Der frühere Präsident habe die Kurden "massakriert", sagte Talabani der Zeitung. "Er hat unsere Städte abgebrannt und zerstört." Das neue Irak, das gerade im Entstehen sei, müsse deshalb die Rechte der kurdischen Bevölkerung achten. "Wenn der Irak diese Verpflichtung nicht anerkennt, wird das das Ende der irakischen Einheit sein", zitierte die Zeitung den Chef der Kurdenpartei PUK. Dass die Kurden unabhängig würden, sei allerdings ausgeschlossen: "Wir müssen realistisch sein", sagte Talabani.

Vor der so genannten Grünen Zone in Bagdad, dem hermetisch gesicherten Regierungsviertel, demonstrierten etwa hundert Opfer der ehemaligen Führung für die Übergangsregierung unter Ijad Allawi. Auf Transparenten sprachen sich die Teilnehmer gegen den Terrorismus aus und begrüßten die Machtübergabe von den Vereinigten Staaten an Irak, wie ein Reporter der Nachrichtenagentur AFP berichtete. "Die meisten Leute hier waren unter Saddam politische Gefangene", sagte einer der Demonstranten, Hussein Abbas. "Wir verlangen die Wahrung unserer Rechte, einen Lohn und ein Stück Land. "

Saddams erste Anhörung

Der Expräsident sollte zu seiner ersten Anhörung zunächst einem Einzelrichter vorgeführt werden, wie der Vorsitzende des Sondertribunals, Salem Tschalabi, mitteilte. Über den Namen des Juristen sowie Ort und Zeit herrschte Stillschweigen. Es wurde erwartet, dass die Anhörung auf oder nahe dem Flughafen von Bagdad stattfinden sollte.

Anklage sei bislang noch nicht offiziell erhoben worden, sagte Tschalabi. Die USA hatten Saddam Hussein am Mittwoch der irakischen Justiz übergeben. Er bleibt jedoch zunächst in amerikanischem Gewahrsam, da Irak noch nicht über ein geeignetes Gefängnis verfügt.
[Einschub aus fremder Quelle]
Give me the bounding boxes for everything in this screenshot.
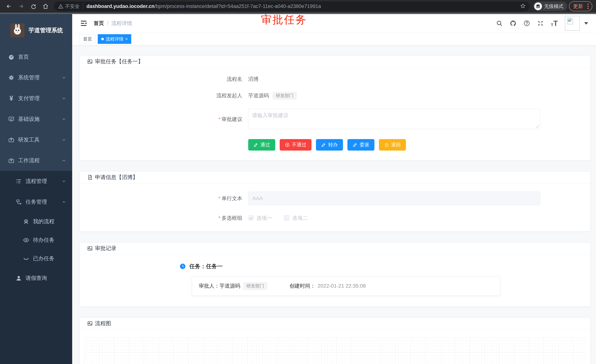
browser-update-button[interactable]: 更新 (569, 1, 592, 11)
browser-reload-button[interactable] (28, 1, 38, 11)
field-label: *审批建议 (87, 116, 248, 123)
chevron-down-icon (61, 138, 66, 142)
tag-process-detail[interactable]: 流程详情 × (98, 34, 131, 44)
sidebar-item-infra[interactable]: 基础设施 (0, 109, 72, 130)
sidebar-item-devtools[interactable]: 研发工具 (0, 130, 72, 150)
delegate-button[interactable]: 委派 (347, 139, 374, 151)
sidebar-item-todo-tasks[interactable]: 待办任务 (0, 231, 72, 249)
update-label: 更新 (573, 3, 583, 10)
list-icon (15, 178, 22, 184)
browser-home-button[interactable] (40, 1, 51, 11)
annotation-title: 审批任务 (261, 13, 307, 27)
browser-back-button[interactable] (4, 1, 14, 11)
tags-view-bar: 首页 流程详情 × (72, 33, 596, 45)
sidebar-item-system[interactable]: 系统管理 (0, 67, 72, 88)
monitor-icon (8, 116, 15, 122)
incognito-badge: 无痕模式 (533, 1, 567, 11)
sidebar-toggle-button[interactable] (80, 20, 87, 27)
app-window: 芋道管理系统 首页 系统管理 ¥ 支付管理 (0, 14, 596, 364)
logo-rabbit-image (10, 23, 24, 37)
single-text-input (248, 192, 540, 205)
field-label: *单行文本 (87, 195, 248, 202)
caret-down-icon[interactable] (584, 22, 588, 25)
github-icon (510, 20, 516, 27)
return-button[interactable]: 退回 (379, 139, 406, 151)
bookmark-star-button[interactable] (520, 3, 526, 9)
approve-button[interactable]: 通过 (248, 139, 275, 151)
create-time-label: 创建时间： (290, 283, 315, 290)
clock-icon (180, 263, 186, 269)
card-header: 审批记录 (80, 243, 590, 255)
checkbox-group: 选项一 选项二 (248, 215, 308, 222)
sidebar-item-process-mgmt[interactable]: 流程管理 (0, 171, 72, 192)
single-text-row: *单行文本 (87, 192, 583, 205)
checkbox-option-2: 选项二 (284, 215, 308, 222)
chevron-down-icon (61, 179, 66, 184)
comment-textarea[interactable] (248, 109, 540, 129)
tag-label: 首页 (83, 36, 92, 42)
forward-icon (18, 3, 24, 9)
font-size-button[interactable]: TT (551, 20, 558, 27)
security-indicator[interactable]: 不安全 (58, 3, 80, 10)
sidebar-item-payment[interactable]: ¥ 支付管理 (0, 88, 72, 109)
dept-tag: 研发部门 (273, 92, 297, 100)
hamburger-fold-icon (80, 20, 87, 27)
logo-area[interactable]: 芋道管理系统 (0, 14, 72, 47)
timeline-node: 任务：任务一 (180, 263, 583, 270)
search-button[interactable] (496, 20, 503, 27)
reject-button[interactable]: 不通过 (280, 139, 312, 151)
card-body (80, 330, 590, 364)
sidebar-item-label: 我的流程 (33, 218, 54, 225)
browser-forward-button[interactable] (16, 1, 26, 11)
page-content: 审批任务【任务一】 流程名 滔博 流程发起人 芋道源码 研发部门 (72, 45, 596, 364)
card-title: 流程图 (95, 320, 111, 327)
field-label: *多选框组 (87, 215, 248, 222)
help-button[interactable] (523, 20, 530, 27)
checkbox-option-1: 选项一 (248, 215, 272, 222)
incognito-icon (534, 2, 542, 10)
required-star: * (218, 196, 220, 201)
approval-task-card: 审批任务【任务一】 流程名 滔博 流程发起人 芋道源码 研发部门 (80, 56, 590, 160)
address-bar[interactable]: 不安全 dashboard.yudao.iocoder.cn/bpm/proce… (54, 1, 530, 11)
sidebar-item-task-mgmt[interactable]: 任务管理 (0, 192, 72, 212)
edit-icon (353, 142, 358, 147)
comment-row: *审批建议 (87, 109, 583, 130)
breadcrumb: 首页 / 流程详情 (94, 20, 132, 27)
active-dot (101, 38, 104, 40)
url-path: /bpm/process-instance/detail?id=54aa251f… (155, 4, 321, 9)
transfer-button[interactable]: 转办 (316, 139, 343, 151)
eye-icon (23, 237, 29, 243)
approval-timeline: 任务：任务一 审批人： 芋道源码 研发部门 创建时间： 2022-01-21 2… (87, 263, 583, 296)
chevron-up-icon (61, 158, 66, 163)
picture-icon (87, 321, 93, 326)
field-label: 流程发起人 (87, 92, 248, 99)
github-button[interactable] (510, 20, 516, 27)
sidebar-item-done-tasks[interactable]: 已办任务 (0, 249, 72, 268)
sidebar-item-label: 基础设施 (18, 116, 40, 123)
chevron-down-icon (61, 117, 66, 122)
sidebar-item-label: 支付管理 (18, 95, 40, 102)
security-label: 不安全 (65, 3, 80, 10)
sidebar-item-leave-query[interactable]: 请假查询 (0, 268, 72, 289)
eye-closed-icon (23, 255, 29, 262)
avatar[interactable] (565, 16, 580, 31)
browser-menu-button[interactable] (586, 4, 590, 9)
tag-home[interactable]: 首页 (80, 34, 96, 44)
close-icon[interactable]: × (125, 37, 128, 41)
tag-label: 流程详情 (106, 36, 123, 42)
tree-icon (15, 199, 22, 205)
dept-tag: 研发部门 (243, 282, 267, 290)
breadcrumb-home[interactable]: 首页 (94, 20, 104, 27)
checkbox-checked-icon (248, 215, 253, 221)
font-size-icon: T (551, 23, 553, 27)
sidebar-item-workflow[interactable]: 工作流程 (0, 150, 72, 171)
process-diagram-card: 流程图 (80, 318, 590, 364)
back-icon (6, 3, 12, 9)
sidebar-item-label: 任务管理 (26, 198, 47, 206)
yen-icon: ¥ (8, 95, 15, 102)
field-label: 流程名 (87, 76, 248, 83)
fullscreen-button[interactable] (537, 20, 544, 27)
sidebar-item-home[interactable]: 首页 (0, 47, 72, 67)
sidebar-item-my-process[interactable]: 我的流程 (0, 212, 72, 231)
bpmn-canvas[interactable] (85, 338, 585, 364)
Zusammen mit dem Expräsidenten wurden elf führende Mitglieder seines Regimes den Irakern überstellt. Unter ihnen sind der frühere Vizepräsident Taha Jassin Ramadan, der frühere stellvertretende Ministerpräsident Tarik Asis, zwei Halbbrüder Saddam Husseins sowie der als "Chemie-Ali" berüchtigte Ali Hassan al Madschid. Dieser wird für das Giftgasmassaker 1988 in der kurdischen Stadt Halabdscha und einem weiteren Massaker an schiitischen Aufständischen 1991 verantwortlich gemacht.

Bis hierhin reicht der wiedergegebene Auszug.